This repository contains a project for predicting the species of Iris flowers based on various features. The dataset has undergone several preprocessing steps, including duplicate removal, outlier treatment, label encoding, and data partition. The predictive model employed for this project is Random Forest.
Iris flower.ipynb: Jupyter Notebook containing the entire codebase for the project.
Duplicate Removal: Duplicate records were identified and removed to ensure the dataset's integrity. Missing Values Check: No missing values were present in the dataset. Outlier Treatment: Outliers were identified and treated to enhance model performance.
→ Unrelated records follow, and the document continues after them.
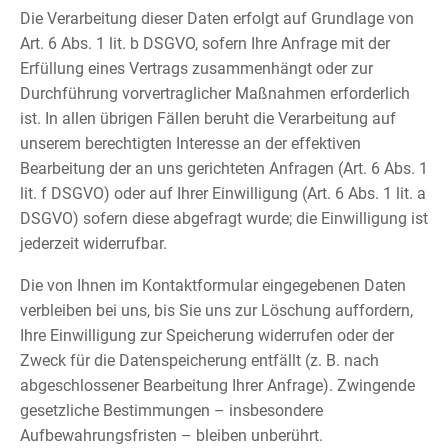
Die Verarbeitung dieser Daten erfolgt auf Grundlage von
Art. 6 Abs. 1 lit. b DSGVO, sofern Ihre Anfrage mit der
Erfüllung eines Vertrags zusammenhängt oder zur
Durchführung vorvertraglicher Maßnahmen erforderlich
ist. In allen übrigen Fällen beruht die Verarbeitung auf
unserem berechtigten Interesse an der effektiven
Bearbeitung der an uns gerichteten Anfragen (Art. 6 Abs. 1
lit. f DSGVO) oder auf Ihrer Einwilligung (Art. 6 Abs. 1 lit. a
DSGVO) sofern diese abgefragt wurde; die Einwilligung ist
jederzeit widerrufbar.
Die von Ihnen im Kontaktformular eingegebenen Daten
verbleiben bei uns, bis Sie uns zur Löschung auffordern,
Ihre Einwilligung zur Speicherung widerrufen oder der
Zweck für die Datenspeicherung entfällt (z. B. nach
abgeschlossener Bearbeitung Ihrer Anfrage). Zwingende
gesetzliche Bestimmungen – insbesondere
Aufbewahrungsfristen – bleiben unberührt.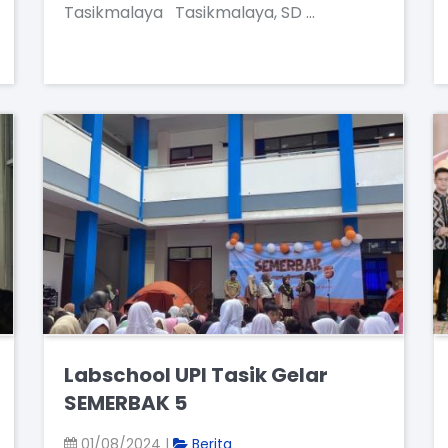
Tasikmalaya Tasikmalaya, SD …
Labschool UPI Tasik Gelar
SEMERBAK 5
01/08/2024 |
Berita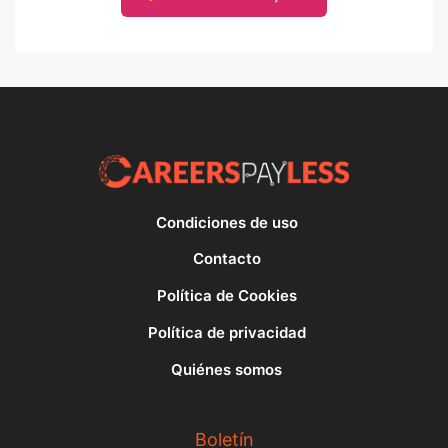
Condiciones de uso
Contacto
Política de Cookies
Política de privacidad
Quiénes somos
Boletín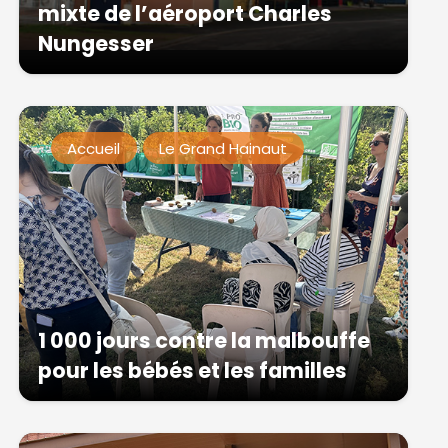
mixte de l’aéroport Charles
Nungesser
Accueil
Le Grand Hainaut
1 000 jours contre la malbouffe
pour les bébés et les familles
Categorical variables were encoded using label encoding to convert them into a format suitable for machine learning models.
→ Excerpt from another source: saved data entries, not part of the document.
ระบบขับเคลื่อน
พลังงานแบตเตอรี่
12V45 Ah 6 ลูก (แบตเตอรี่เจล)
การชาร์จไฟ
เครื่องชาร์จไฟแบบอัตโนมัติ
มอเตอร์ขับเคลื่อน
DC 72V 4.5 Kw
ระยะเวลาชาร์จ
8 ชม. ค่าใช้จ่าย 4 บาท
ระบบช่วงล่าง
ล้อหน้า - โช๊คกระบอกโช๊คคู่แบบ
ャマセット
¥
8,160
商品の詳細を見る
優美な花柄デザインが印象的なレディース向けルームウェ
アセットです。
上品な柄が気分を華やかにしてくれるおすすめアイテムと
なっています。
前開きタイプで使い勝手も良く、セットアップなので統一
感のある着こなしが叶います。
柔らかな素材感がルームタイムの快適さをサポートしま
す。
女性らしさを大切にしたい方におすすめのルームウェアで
The dataset was split into training and testing sets to evaluate model performance. The split ratio used was 70% for training and 30% for testing.
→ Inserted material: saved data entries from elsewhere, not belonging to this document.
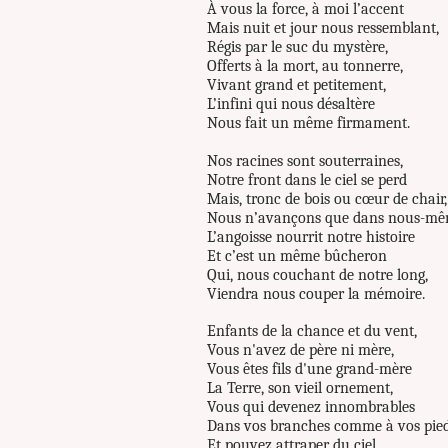
À vous la force, à moi l’accent
Mais nuit et jour nous ressemblant,
Régis par le suc du mystère,
Offerts à la mort, au tonnerre,
Vivant grand et petitement,
L’infini qui nous désaltère
Nous fait un même firmament.
Nos racines sont souterraines,
Notre front dans le ciel se perd
Mais, tronc de bois ou cœur de chair,
Nous n’avançons que dans nous-mê
L’angoisse nourrit notre histoire
Et c’est un même bûcheron
Qui, nous couchant de notre long,
Viendra nous couper la mémoire.
Enfants de la chance et du vent,
Vous n'avez de père ni mère,
Vous êtes fils d'une grand-mère
La Terre, son vieil ornement,
Vous qui devenez innombrables
Dans vos branches comme à vos pie
Et pouvez attraper du ciel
The Random Forest model was employed for this project, achieving good results on both the training and testing sets.
- Precision: Class 0 (1.00), Class 1 (0.76), Class 2 (1.00)
- Recall: Class 0 (0.86), Class 1 (1.00), Class 2 (0.89)
- F1-Score: Class 0 (0.93), Class 1 (0.87), Class 2 (0.94)
- Accuracy: 91%
- Precision: Class 0 (1.00), Class 1 (0.75), Class 2 (0.94)
- Recall: Class 0 (0.89), Class 1 (0.90), Class 2 (0.94)
- F1-Score: Class 0 (0.94), Class 1 (0.82), Class 2 (0.94)
- Accuracy: 91%
The Random Forest model demonstrated good performance on both the training and testing sets. The project provides a foundation for understanding and predicting the species of Iris flowers based on the given features.